---- INPUT DATA

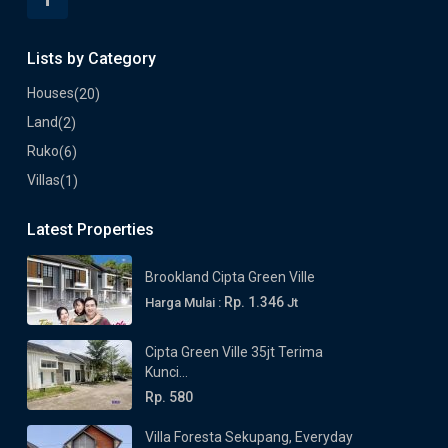
Lists by Category
Houses
(20)
Land
(2)
Ruko
(6)
Villas
(1)
Latest Properties
Brookland Cipta Green Ville
Rp. 1.346
Harga Mulai :
Jt
Cipta Green Ville 35jt Terima
Kunci...
Rp. 580
Villa Foresta Sekupang, Everyday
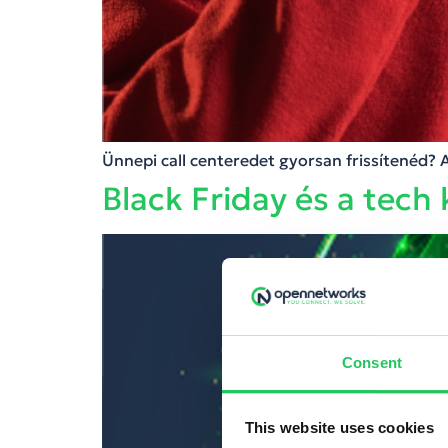
Ünnepi call centeredet gyorsan frissítenéd?
Black Friday és a tec
Consent
This website uses cookies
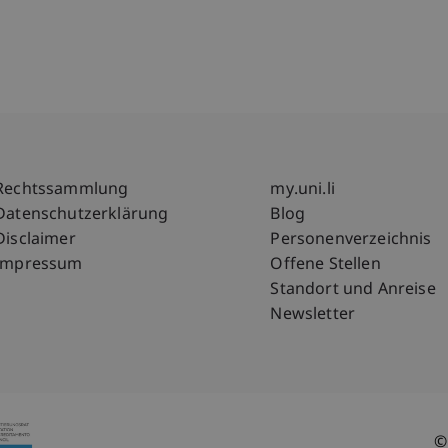
Fußzeile Rechtliche Hinweise
Fußzeile Su
Rechtssammlung
my.uni.li
Datenschutzerklärung
Blog
Disclaimer
Personenverzeichnis
Impressum
Offene Stellen
Standort und Anreise
Newsletter
©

--------

#### THE TASK:
Every line above holding the string "Green" should be listed.

#### EXERCISE ANSWER:
Brookland Cipta Green Ville
Cipta Green Ville 35jt Terima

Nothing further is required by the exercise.